基於最少人工監督的引導式自我進化大型語言模型
Guided Self-Evolving LLMs with Minimal Human Supervision
December 2, 2025
作者: Wenhao Yu, Zhenwen Liang, Chengsong Huang, Kishan Panaganti, Tianqing Fang, Haitao Mi, Dong Yu
cs.AI
摘要
長期以來,AI自我演化被視為實現超智能的途徑,即模型能從自身學習經驗中自主獲取、精煉並內化知識。然而在實踐中,未經引導的自我演化系統往往會快速陷入瓶頸,甚至隨著訓練進程出現性能衰退。這些失敗源於概念漂移、多樣性崩潰與錯誤演化等問題——模型在強化自身偏差的同時,會逐漸收斂至低熵行為。為實現穩定可控的自我演化並降低對人工監督的依賴,我們提出R-Few框架:一種融合情境校準與混合訓練的輕量級引導式自我博弈挑戰者-求解器架構。在每輪迭代中,挑戰者通過少量人工標註樣本引導合成問題生成,而求解器則基於線上難度課程,對人工與合成樣本進行聯合訓練。在數學與通用推理基準測試中,R-Few實現了持續的迭代提升。例如Qwen3-8B-Base模型在數學任務上較R-Zero提升3.0分,且性能與使用20倍人工數據訓練的General-Reasoner模型持平。消融實驗驗證了基於情境校準的挑戰者訓練與課程化求解器訓練的互補效應,進一步分析表明R-Few能有效抑制概念漂移,產生更穩定可控的協同演化動態。
English
AI self-evolution has long been envisioned as a path toward superintelligence, where models autonomously acquire, refine, and internalize knowledge from their own learning experiences. Yet in practice, unguided self-evolving systems often plateau quickly or even degrade as training progresses. These failures arise from issues such as concept drift, diversity collapse, and mis-evolution, as models reinforce their own biases and converge toward low-entropy behaviors. To enable models to self-evolve in a stable and controllable manner while minimizing reliance on human supervision, we introduce R-Few, a guided Self-Play Challenger-Solver framework that incorporates lightweight human oversight through in-context grounding and mixed training.
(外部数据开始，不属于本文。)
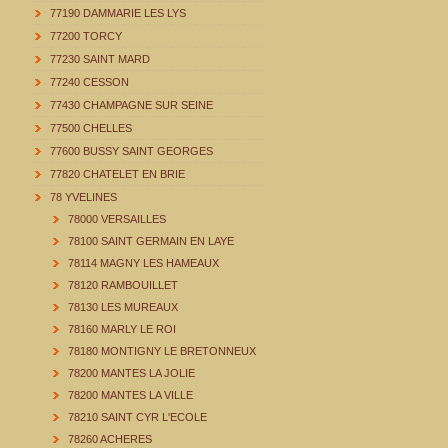
77190 DAMMARIE LES LYS
77200 TORCY
77230 SAINT MARD
77240 CESSON
77430 CHAMPAGNE SUR SEINE
77500 CHELLES
77600 BUSSY SAINT GEORGES
77820 CHATELET EN BRIE
78 YVELINES
78000 VERSAILLES
78100 SAINT GERMAIN EN LAYE
78114 MAGNY LES HAMEAUX
78120 RAMBOUILLET
78130 LES MUREAUX
78160 MARLY LE ROI
78180 MONTIGNY LE BRETONNEUX
78200 MANTES LA JOLIE
78200 MANTES LA VILLE
78210 SAINT CYR L'ECOLE
78260 ACHERES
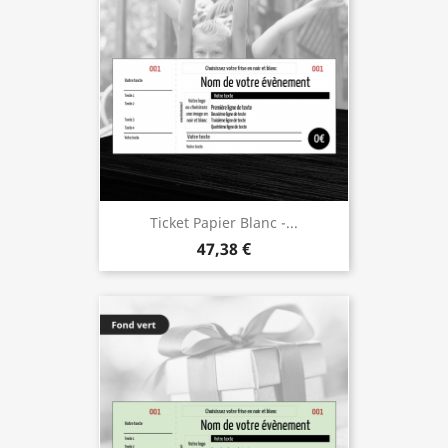
Ticket Papier Blanc -...
47,38 €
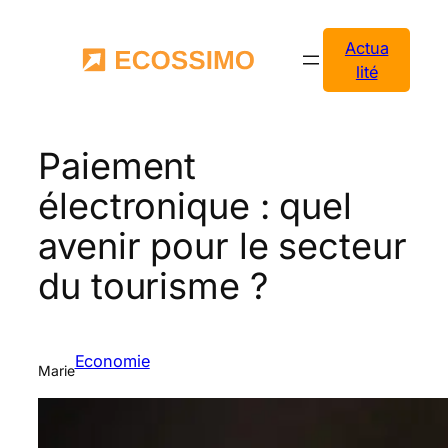
Aller
au
Actua
contenu
lité
Paiement
électronique : quel
avenir pour le secteur
du tourisme ?
Economie
Marie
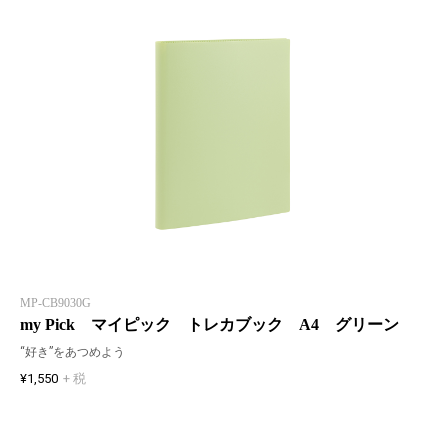
MP-CB9030G
my Pick マイピック トレカブック A4 グリーン
“好き”をあつめよう
¥1,550
+ 税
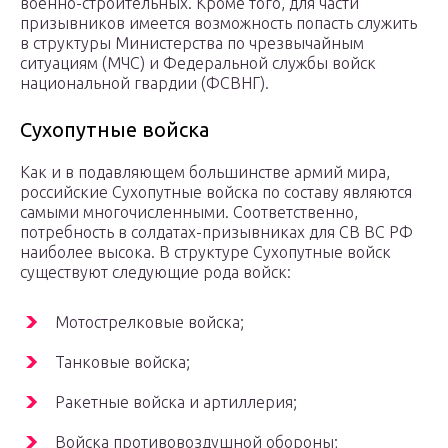
военно-строительных. Кроме того, для части
призывников имеется возможность попасть служить
в структуры Министерства по чрезвычайным
ситуациям (МЧС) и Федеральной службы войск
национальной гвардии (ФСВНГ).
Сухопутные войска
Как и в подавляющем большинстве армий мира,
российские Сухопутные войска по составу являются
самыми многочисленными. Соответственно,
потребность в солдатах-призывниках для СВ ВС РФ
наиболее высока. В структуре Сухопутные войск
существуют следующие рода войск:
Мотострелковые войска;
Танковые войска;
Ракетные войска и артиллерия;
Войска противовоздушной обороны;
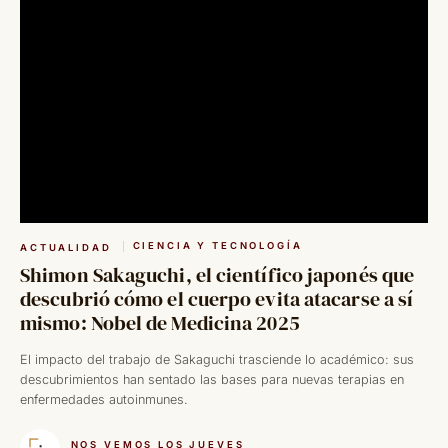
CIENCIA Y TECNOLOGÍA
ACTUALIDAD
Shimon Sakaguchi, el científico japonés que
descubrió cómo el cuerpo evita atacarse a sí
mismo: Nobel de Medicina 2025
El impacto del trabajo de Sakaguchi trasciende lo académico: sus
descubrimientos han sentado las bases para nuevas terapias en
enfermedades autoinmunes.
NOS VEMOS LOS JUEVES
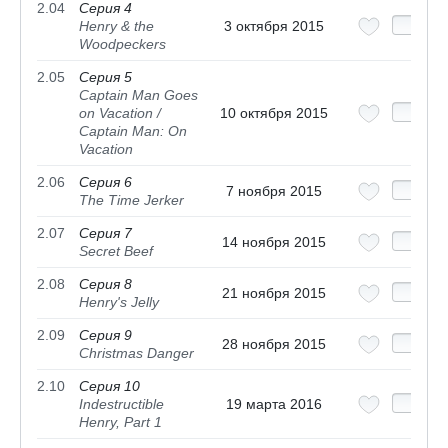
2.04
Серия 4
Henry & the
3 октября 2015
Woodpeckers
2.05
Серия 5
Captain Man Goes
on Vacation /
10 октября 2015
Captain Man: On
Vacation
2.06
Серия 6
7 ноября 2015
The Time Jerker
2.07
Серия 7
14 ноября 2015
Secret Beef
2.08
Серия 8
21 ноября 2015
Henry's Jelly
2.09
Серия 9
28 ноября 2015
Christmas Danger
2.10
Серия 10
Indestructible
19 марта 2016
Henry, Part 1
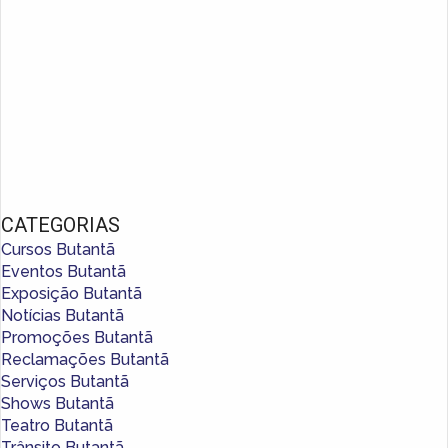
CATEGORIAS
Cursos Butantã
Eventos Butantã
Exposição Butantã
Notícias Butantã
Promoções Butantã
Reclamações Butantã
Serviços Butantã
Shows Butantã
Teatro Butantã
Trânsito Butantã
At each iteration, the Challenger samples a small set of human-labeled examples to guide synthetic question generation, while the Solver jointly trains on human and synthetic examples under an online, difficulty-based curriculum. Across math and general reasoning benchmarks, R-Few achieves consistent and iterative improvements. For example, Qwen3-8B-Base improves by +3.0 points over R-Zero on math tasks and achieves performance on par with General-Reasoner, despite the latter being trained on 20 times more human data. Ablation studies confirm the complementary contributions of grounded challenger training and curriculum-based solver training, and further analysis shows that R-Few mitigates drift, yielding more stable and controllable co-evolutionary dynamics.